La majorité de ces mutations sont sans importance. Certaines vont rendre le virus inefficace, voire le tuer. Mais il réussit parfois à tirer profit de sa transformation.

« Un variant est préoccupant lorsque ses mutations ont un effet sur la transmission, la virulence ou la sévérité de l'infection, ou encore sur les tests diagnostiques et les vaccins. »

— Dr Guillaume Poliquin, Agence de la santé publique du Canada

C’est le cas, par exemple, des variants d’abord apparus au Royaume-Uni (Alpha), en Afrique du Sud (Beta) et au Brésil (Gamma).

Au coeur du spicule

Certaines de ces mutations au code génétique du coronavirus se répercutent sur le spicule, la même protéine que ciblent les types de vaccins présentés plus haut.

Une modification à la protéine S peut donc permettre au virus non seulement d’infecter plus facilement les cellules humaines, mais aussi de réduire l’efficacité des vaccins.

H69-V70Y144/145B.1.1.7variantbritanniqueB.1.351sud-africainvariantP.1.pbrésilienvariantK417NE484KN501YVue du profilVue du sommetAcides aminésSpicule (protéine S)

Chaque spicule est formé de trois protéines identiques qui s’assemblent entre elles.

Elles sont composées de centaines d’acides aminés, dont certains ont pu être modifiés ou supprimés lors de la réplication.

Les mutations les plus inquiétantes se concentrent au sommet du spicule, où se fait le contact avec la cellule humaine.
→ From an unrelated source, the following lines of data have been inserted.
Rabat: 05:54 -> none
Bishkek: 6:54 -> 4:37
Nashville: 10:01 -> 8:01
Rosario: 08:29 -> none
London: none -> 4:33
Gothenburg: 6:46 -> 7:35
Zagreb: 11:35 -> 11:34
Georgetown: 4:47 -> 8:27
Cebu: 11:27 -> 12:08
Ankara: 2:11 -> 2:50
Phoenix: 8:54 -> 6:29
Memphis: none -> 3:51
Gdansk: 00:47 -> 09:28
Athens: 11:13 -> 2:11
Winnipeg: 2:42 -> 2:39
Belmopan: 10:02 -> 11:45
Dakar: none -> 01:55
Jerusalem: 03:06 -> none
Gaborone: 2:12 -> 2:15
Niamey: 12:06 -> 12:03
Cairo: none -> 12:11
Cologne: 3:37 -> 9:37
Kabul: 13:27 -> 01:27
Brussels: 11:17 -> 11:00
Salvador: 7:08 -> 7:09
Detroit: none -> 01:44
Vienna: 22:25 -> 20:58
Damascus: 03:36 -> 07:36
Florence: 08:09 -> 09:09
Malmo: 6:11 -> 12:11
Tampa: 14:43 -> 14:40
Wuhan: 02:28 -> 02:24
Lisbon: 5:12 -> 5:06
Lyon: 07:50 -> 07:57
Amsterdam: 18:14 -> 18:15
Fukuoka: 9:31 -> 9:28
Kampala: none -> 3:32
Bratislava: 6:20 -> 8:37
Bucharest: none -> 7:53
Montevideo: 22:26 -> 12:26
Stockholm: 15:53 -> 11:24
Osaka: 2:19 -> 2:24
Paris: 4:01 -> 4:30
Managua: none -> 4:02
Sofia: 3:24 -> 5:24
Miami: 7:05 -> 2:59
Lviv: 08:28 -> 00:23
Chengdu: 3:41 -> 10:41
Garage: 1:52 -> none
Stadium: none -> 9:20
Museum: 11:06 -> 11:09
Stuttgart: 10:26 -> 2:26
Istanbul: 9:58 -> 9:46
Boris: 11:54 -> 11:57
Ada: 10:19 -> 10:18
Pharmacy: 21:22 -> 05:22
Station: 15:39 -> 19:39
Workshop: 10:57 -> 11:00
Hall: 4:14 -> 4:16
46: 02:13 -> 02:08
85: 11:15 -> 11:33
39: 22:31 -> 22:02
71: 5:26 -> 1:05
Les régions affectées permettent au virus de s’attacher plus solidement à la cellule (et donc d’augmenter ses chances de l’infecter).

Cette mutation se retrouve autant sur les variants Alpha, Beta que Gamma, ce qui explique pourquoi ils seraient plus contagieux.

Le variant Alpha présente aussi des mutations qui pourraient réduire la capacité des anticorps générés par les vaccins à s’attacher aux spicules pour inactiver le virus.

Les variants Beta et Gamma ont des mutations additionnelles qui facilitent l’adhésion aux cellules humaines et nuisent au travail des anticorps.

Le Dr Poliquin, de l’Agence de la santé publique du Canada, se fait malgré tout rassurant.

« La réponse immunitaire déclenchée par un vaccin n’est pas contre une seule cible, mais bien contre plusieurs aspects du spicule, rappelle-t-il. C'est pour ça que le taux de neutralisation peut diminuer, mais pas complètement. »

« L’effet des variants sur les vaccins n'est pas absolu. Oui, il y a une réduction potentielle de l’efficacité, mais on ne passe pas d’une efficacité de 100 % à 0 %. »

— Dr Guillaume Poliquin, Agence de la santé publique du Canada

Un point de vue que partage le Dr André Veillette, du Groupe de travail fédéral sur les vaccins contre la COVID-19.

« Ce qu’on oublie souvent, c’est la deuxième composante du système immunitaire, celle des lymphocytes T, qui est aussi très importante pour combattre les virus. C’est fort possible que cette autre composante de la réponse immunitaire induite par les vaccins soit intacte même avec les variants », indique-t-il, même si cela reste à prouver.

Les vaccins procurent également des niveaux d’anticorps très élevés, qui peuvent compenser en partie la perte d’efficacité au niveau du spicule.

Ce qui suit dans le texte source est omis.